[WHAT YOU SHOULD DO]:
Find every line below with the word "voice" in it, and copy each one.

Records from a collection:
┄┄┄┄┄┄┄┄┄┄
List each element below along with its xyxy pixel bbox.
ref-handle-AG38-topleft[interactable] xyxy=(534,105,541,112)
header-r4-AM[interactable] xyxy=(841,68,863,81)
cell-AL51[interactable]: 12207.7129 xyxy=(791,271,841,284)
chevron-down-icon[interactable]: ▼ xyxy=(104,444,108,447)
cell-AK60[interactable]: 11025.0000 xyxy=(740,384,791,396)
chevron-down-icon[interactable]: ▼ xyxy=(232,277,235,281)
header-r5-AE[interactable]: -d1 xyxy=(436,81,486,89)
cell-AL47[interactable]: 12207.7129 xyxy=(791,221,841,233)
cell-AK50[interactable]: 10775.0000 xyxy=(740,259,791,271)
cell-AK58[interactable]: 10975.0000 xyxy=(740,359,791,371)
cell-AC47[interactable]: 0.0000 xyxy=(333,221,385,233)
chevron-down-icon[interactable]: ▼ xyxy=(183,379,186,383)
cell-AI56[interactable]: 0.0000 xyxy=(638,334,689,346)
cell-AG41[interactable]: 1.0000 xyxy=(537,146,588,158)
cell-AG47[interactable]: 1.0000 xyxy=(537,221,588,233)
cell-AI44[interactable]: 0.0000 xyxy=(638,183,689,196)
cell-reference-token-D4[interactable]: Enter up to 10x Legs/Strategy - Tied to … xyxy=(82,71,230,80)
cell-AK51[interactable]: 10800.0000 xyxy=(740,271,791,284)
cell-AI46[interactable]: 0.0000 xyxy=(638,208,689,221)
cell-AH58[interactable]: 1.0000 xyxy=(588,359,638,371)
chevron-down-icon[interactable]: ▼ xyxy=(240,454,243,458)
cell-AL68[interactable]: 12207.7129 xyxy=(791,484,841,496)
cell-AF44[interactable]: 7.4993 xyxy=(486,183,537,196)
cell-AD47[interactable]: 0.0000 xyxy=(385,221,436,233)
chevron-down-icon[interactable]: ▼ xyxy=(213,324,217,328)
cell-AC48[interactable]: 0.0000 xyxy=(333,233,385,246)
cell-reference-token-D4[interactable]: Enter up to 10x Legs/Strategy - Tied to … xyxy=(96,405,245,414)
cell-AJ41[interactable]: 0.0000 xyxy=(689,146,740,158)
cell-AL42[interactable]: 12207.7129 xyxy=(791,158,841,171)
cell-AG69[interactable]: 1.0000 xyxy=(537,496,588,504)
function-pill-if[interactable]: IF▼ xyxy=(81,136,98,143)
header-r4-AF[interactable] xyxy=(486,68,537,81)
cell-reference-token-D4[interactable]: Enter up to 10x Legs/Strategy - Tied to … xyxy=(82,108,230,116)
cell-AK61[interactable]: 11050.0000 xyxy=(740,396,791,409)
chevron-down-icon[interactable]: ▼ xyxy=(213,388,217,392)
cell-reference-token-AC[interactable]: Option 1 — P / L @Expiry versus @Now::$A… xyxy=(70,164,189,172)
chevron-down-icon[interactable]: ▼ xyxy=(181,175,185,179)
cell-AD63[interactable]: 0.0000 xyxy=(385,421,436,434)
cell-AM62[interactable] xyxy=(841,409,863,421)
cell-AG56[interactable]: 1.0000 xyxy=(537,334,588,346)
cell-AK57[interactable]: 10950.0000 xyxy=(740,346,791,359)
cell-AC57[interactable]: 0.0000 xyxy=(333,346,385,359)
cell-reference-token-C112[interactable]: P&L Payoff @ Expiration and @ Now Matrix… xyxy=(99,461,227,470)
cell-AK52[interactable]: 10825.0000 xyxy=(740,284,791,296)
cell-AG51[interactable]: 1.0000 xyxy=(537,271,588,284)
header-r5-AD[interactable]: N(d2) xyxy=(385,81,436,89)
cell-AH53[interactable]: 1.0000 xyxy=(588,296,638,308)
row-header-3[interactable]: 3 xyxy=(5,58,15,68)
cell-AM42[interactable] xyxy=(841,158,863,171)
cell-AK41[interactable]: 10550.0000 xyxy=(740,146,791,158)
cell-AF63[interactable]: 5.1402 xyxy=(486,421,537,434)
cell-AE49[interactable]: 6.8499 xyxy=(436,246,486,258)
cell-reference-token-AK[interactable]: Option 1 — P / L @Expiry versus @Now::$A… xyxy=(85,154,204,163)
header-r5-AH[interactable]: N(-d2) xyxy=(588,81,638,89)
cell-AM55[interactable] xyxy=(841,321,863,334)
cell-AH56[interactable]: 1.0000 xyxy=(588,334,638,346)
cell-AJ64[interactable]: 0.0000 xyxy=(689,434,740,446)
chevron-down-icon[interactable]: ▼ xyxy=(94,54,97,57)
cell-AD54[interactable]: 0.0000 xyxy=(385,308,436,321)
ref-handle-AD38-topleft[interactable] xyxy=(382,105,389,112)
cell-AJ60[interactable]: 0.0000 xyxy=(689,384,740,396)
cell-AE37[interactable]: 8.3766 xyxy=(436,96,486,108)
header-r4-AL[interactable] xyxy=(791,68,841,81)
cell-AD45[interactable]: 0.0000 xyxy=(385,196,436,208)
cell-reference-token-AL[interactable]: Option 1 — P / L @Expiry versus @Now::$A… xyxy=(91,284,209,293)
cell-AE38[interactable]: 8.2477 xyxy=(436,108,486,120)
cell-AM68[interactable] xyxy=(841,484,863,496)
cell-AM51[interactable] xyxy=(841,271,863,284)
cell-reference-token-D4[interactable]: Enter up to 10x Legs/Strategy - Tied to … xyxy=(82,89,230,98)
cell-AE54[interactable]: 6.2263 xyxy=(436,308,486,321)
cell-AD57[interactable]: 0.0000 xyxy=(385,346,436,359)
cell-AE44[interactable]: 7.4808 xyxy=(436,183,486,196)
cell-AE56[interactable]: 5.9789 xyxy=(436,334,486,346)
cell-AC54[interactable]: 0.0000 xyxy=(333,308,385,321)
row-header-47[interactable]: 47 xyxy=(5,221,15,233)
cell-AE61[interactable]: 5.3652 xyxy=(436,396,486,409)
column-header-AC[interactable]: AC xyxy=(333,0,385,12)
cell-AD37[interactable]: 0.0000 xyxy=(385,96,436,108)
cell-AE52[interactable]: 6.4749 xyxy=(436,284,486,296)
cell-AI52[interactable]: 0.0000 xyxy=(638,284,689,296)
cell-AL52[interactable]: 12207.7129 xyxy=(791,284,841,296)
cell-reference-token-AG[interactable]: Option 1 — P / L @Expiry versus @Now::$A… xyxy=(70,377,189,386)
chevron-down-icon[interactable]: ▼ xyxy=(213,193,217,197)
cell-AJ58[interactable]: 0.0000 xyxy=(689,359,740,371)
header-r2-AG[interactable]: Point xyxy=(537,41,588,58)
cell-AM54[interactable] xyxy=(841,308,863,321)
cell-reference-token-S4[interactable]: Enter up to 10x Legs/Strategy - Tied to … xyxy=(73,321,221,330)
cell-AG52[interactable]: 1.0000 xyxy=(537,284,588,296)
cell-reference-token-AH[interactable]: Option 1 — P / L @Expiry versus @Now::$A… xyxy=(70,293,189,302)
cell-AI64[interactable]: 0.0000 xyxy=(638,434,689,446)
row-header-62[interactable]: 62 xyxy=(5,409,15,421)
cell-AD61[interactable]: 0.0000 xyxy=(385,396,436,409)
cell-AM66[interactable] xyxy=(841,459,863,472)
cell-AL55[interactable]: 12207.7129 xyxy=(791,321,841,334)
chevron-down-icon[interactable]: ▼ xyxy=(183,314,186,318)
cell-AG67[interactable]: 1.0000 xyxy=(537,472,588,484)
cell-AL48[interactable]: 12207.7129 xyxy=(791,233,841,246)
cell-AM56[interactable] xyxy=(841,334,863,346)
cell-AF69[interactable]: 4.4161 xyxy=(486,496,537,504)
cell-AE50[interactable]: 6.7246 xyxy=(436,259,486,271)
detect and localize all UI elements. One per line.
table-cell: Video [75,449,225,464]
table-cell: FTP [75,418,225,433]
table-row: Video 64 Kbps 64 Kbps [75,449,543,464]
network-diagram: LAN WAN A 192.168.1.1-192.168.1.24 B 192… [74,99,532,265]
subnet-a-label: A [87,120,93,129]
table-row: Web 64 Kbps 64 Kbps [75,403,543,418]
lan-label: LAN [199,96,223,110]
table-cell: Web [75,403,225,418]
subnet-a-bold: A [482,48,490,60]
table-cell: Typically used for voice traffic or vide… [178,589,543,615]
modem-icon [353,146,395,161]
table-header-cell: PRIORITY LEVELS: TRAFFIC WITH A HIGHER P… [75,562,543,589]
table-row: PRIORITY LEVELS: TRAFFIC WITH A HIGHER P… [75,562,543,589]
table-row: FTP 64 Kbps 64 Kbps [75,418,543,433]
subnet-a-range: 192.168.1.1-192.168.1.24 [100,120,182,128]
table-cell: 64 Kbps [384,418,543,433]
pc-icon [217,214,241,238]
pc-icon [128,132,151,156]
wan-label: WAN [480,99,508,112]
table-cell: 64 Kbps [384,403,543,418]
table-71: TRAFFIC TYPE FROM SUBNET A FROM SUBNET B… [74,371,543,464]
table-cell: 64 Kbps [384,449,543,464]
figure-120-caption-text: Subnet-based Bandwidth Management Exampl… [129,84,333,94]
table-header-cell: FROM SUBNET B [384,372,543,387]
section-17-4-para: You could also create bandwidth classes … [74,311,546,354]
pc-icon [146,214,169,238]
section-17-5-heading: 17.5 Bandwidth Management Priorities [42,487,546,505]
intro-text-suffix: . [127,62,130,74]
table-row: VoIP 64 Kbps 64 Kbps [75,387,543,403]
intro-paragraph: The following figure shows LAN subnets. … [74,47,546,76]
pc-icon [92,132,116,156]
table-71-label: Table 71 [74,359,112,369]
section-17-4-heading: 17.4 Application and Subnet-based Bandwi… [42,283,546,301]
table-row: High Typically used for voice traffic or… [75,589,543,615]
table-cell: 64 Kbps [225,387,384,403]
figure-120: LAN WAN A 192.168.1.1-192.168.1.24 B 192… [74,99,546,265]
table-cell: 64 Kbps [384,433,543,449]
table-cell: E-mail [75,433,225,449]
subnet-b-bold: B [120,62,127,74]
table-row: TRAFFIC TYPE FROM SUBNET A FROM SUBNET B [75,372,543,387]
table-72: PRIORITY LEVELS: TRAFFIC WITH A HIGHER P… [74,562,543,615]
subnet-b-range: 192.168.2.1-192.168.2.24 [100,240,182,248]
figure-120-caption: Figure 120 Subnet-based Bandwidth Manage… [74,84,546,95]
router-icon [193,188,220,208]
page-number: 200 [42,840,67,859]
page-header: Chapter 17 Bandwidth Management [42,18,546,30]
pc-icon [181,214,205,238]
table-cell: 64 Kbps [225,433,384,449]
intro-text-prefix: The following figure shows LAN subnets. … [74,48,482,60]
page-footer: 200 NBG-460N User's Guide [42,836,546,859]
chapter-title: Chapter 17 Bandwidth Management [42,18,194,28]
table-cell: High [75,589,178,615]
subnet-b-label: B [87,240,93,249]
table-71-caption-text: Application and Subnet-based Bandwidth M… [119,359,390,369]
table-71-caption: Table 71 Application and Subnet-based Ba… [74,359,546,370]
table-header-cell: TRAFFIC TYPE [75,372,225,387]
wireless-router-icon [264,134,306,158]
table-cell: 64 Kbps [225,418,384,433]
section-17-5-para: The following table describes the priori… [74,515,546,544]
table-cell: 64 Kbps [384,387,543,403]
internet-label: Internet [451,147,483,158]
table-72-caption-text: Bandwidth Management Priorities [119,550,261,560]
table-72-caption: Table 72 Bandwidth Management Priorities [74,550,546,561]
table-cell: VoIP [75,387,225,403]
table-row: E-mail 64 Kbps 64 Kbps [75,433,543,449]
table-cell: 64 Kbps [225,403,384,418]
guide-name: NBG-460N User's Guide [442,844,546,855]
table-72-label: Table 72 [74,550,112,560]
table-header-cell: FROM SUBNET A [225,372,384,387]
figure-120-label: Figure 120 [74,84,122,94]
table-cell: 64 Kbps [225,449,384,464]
┄┄┄┄┄┄┄┄┄┄
[FINISHED TASK]:
table-cell: Typically used for voice traffic or vide… [178,589,543,615]
table-row: High Typically used for voice traffic or… [75,589,543,615]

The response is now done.